Ikuti Kami

Romy Soekarno Ingatkan Wacana WFH Jangan Abaikan Kinerja Birokrasi di Tengah Upaya Efisiensi BBM

Dalam praktiknya kebijakan WFH kerap menimbulkan tantangan dalam proses kerja birokrasi

Romy Soekarno Ingatkan Wacana WFH Jangan Abaikan Kinerja Birokrasi di Tengah Upaya Efisiensi BBM
Anggota Komisi II DPR RI, Romy Soekarno.

Jakarta, Gesuri.id - Anggota Komisi II DPR RI, Romy Soekarno, mengingatkan agar wacana kebijakan bekerja dari rumah atau work from home (WFH) tidak mengabaikan aspek kinerja birokrasi di tengah upaya efisiensi bahan bakar minyak (BBM).

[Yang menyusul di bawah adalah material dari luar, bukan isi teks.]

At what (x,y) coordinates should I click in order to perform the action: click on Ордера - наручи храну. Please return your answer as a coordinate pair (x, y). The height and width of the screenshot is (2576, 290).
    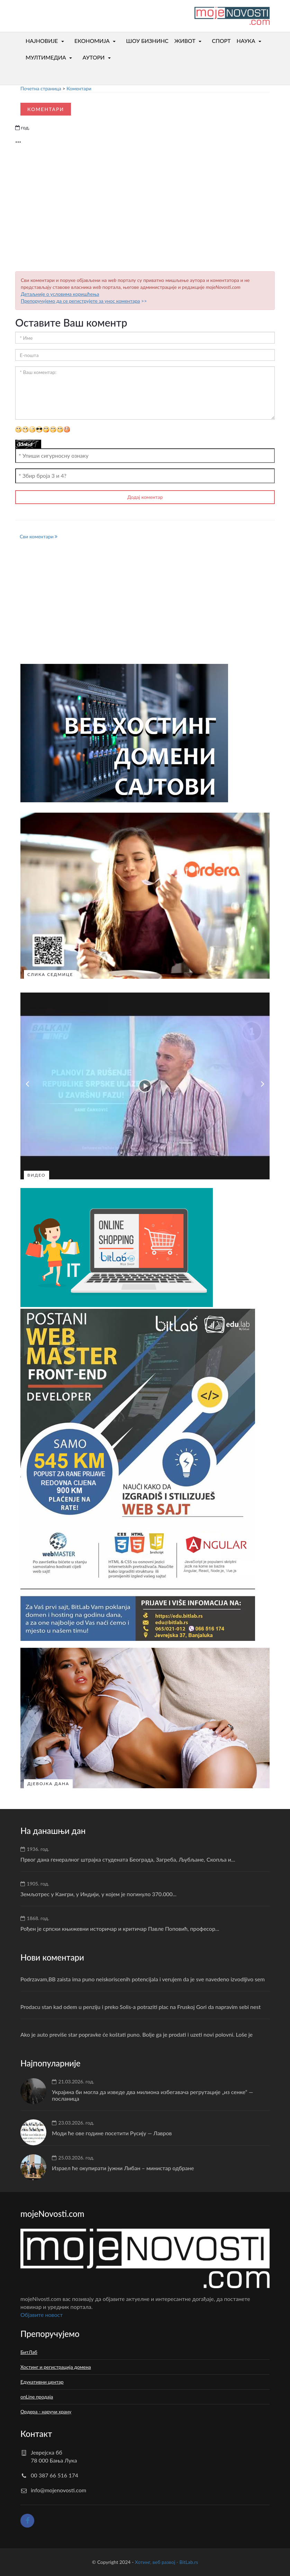
    Looking at the image, I should click on (45, 2411).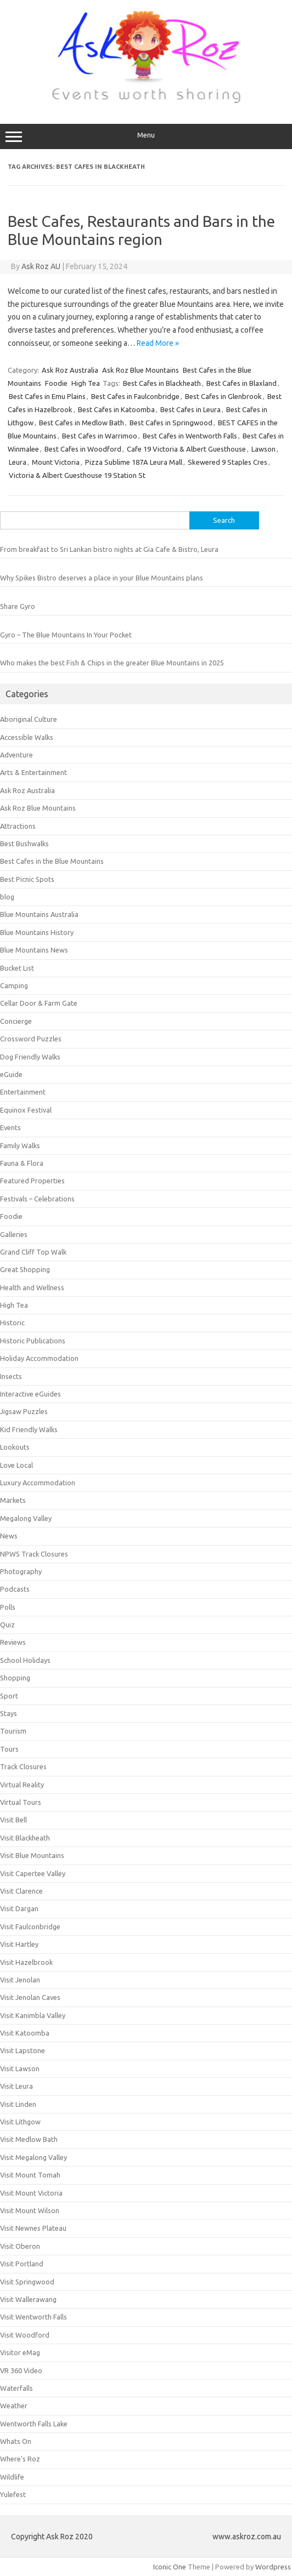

"Kita tidak boleh mengabaikan aspek kinerja birokrasi dan dunia kerja secara umum," kata Romy, dikutip Sabtu (28/3/2026).

Ia menilai, dalam praktiknya kebijakan WFH kerap menimbulkan tantangan dalam proses kerja birokrasi. Mulai dari lambatnya pengambilan keputusan, koordinasi yang kurang efektif dibandingkan tatap muka langsung, hingga potensi terjadinya fragmentasi komunikasi antarpegawai.

"Ketika interaksi ini berkurang maka yang muncul adalah pola kerja yang cenderung mekanistis dan kurang memiliki kedalaman kolaborasi," ucapnya.

Menurut Romy, interaksi langsung memiliki peran penting dalam membangun kepercayaan (trust), kehadiran kepemimpinan (leadership presence), serta soliditas tim. Tanpa hal tersebut, kualitas kerja dinilai berpotensi menurun meskipun efisiensi tercapai.

Untuk itu, ia mendorong agar penerapan WFH dilakukan secara hati-hati dengan tetap menjaga sejumlah prinsip penting agar kinerja tetap optimal.

"Kebijakan WFH ini juga perlu mengkaji pengecualian untuk sektor pelayanan publik strategis maupun perusahaan swasta, yang membutuhkan kehadiran fisik dan interaksi langsung," ujarnya.

Selain itu, Romy menekankan pentingnya pengaturan hari kerja yang tepat, penguatan sistem kontrol kinerja berbasis dampak, serta standardisasi komunikasi agar kebijakan ini tidak disalahartikan sebagai tambahan waktu libur.

Ia juga mengingatkan bahwa kebijakan publik harus mempertimbangkan keseimbangan antara efisiensi dan kualitas pelayanan kepada masyarakat.

Di sisi lain, pemerintah tengah mengkaji wacana penerapan WFH satu hari dalam sepekan. Tito Karnavian selaku Menteri Dalam Negeri menyebut kebijakan tersebut masih menunggu arahan Presiden, meski skema serupa pernah diterapkan saat pandemi Covid-19.

Sementara itu, Menteri Koordinator Bidang Perekonomian Airlangga Hartarto menyatakan bahwa kebijakan tersebut direncanakan berlaku bagi aparatur sipil negara (ASN) dan juga diimbau untuk sektor swasta.

Romy menegaskan, upaya penghematan BBM melalui kebijakan WFH tidak boleh mengorbankan produktivitas dan kualitas pelayanan publik yang menjadi kebutuhan utama masyarakat.